§ What you need to do: Although the data below holds other lines too, output only those from the line with "One Asia Festi" up to and including the line with "(PTFI) menyatakan tim", exactly as they appear.

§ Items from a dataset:
*-*-*
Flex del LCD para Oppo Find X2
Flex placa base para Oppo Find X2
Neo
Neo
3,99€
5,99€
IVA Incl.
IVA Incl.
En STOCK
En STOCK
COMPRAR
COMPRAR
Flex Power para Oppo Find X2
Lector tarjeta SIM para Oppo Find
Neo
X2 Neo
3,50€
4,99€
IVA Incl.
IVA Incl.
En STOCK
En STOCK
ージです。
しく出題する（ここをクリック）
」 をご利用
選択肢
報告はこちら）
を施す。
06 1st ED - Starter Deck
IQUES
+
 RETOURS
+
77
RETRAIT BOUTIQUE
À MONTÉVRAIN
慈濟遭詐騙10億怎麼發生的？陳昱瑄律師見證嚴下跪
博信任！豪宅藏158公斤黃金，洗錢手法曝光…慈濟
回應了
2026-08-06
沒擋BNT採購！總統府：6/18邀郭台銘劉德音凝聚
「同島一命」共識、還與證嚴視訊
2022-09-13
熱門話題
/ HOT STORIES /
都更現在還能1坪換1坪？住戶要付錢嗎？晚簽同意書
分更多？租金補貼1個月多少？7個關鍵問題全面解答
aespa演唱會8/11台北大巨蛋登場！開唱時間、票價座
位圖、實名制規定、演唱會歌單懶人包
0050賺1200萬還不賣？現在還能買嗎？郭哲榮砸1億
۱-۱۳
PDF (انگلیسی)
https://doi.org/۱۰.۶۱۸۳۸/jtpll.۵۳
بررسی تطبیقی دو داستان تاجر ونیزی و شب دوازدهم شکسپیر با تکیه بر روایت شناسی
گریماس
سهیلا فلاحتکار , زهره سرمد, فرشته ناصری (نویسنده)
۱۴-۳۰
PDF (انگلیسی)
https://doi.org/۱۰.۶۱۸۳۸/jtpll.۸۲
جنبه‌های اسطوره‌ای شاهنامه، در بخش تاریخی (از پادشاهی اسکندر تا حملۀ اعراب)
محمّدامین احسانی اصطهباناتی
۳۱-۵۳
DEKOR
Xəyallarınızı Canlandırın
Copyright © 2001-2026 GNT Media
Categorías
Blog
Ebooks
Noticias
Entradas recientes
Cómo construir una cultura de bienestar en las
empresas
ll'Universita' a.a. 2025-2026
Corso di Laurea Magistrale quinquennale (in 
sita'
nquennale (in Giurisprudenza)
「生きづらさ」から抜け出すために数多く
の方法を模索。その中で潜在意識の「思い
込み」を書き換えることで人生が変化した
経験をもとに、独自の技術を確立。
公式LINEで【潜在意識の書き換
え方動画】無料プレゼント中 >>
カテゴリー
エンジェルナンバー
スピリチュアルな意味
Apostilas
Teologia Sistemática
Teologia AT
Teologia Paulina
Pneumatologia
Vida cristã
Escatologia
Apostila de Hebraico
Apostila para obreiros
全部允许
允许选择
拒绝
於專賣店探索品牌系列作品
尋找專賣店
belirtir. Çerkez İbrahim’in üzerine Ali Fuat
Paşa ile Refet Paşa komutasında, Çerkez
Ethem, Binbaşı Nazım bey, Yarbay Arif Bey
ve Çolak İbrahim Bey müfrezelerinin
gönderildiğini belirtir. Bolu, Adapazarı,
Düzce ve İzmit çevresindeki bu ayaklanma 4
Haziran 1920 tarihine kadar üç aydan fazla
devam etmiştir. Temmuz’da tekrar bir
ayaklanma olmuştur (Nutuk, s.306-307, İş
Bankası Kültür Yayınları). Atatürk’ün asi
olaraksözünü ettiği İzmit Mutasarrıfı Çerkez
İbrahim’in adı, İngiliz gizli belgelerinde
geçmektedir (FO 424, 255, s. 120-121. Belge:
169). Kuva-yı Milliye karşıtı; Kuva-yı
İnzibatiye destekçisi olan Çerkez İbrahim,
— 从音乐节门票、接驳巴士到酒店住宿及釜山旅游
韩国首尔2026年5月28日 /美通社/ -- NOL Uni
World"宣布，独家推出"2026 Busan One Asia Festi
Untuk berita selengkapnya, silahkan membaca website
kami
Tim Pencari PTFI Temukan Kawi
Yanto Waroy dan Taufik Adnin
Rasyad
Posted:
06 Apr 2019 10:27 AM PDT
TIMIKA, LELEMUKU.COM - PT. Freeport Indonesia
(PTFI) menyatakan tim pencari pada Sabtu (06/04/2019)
*-*-*
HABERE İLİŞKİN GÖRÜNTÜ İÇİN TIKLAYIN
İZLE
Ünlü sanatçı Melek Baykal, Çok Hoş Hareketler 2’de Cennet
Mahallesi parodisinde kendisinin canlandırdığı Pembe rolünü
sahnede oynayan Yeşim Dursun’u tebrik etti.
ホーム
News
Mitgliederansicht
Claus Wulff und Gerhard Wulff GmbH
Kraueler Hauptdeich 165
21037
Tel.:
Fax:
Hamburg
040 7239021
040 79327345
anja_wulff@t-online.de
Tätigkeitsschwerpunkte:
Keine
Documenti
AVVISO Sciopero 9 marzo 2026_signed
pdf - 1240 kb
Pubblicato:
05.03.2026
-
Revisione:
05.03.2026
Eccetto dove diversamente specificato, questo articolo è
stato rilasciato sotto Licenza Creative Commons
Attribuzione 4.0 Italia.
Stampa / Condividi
*-*-*
§ Exercise output:
World"宣布，独家推出"2026 Busan One Asia Festi
Untuk berita selengkapnya, silahkan membaca website
kami
Tim Pencari PTFI Temukan Kawi
Yanto Waroy dan Taufik Adnin
Rasyad
Posted:
06 Apr 2019 10:27 AM PDT
TIMIKA, LELEMUKU.COM - PT. Freeport Indonesia
(PTFI) menyatakan tim pencari pada Sabtu (06/04/2019)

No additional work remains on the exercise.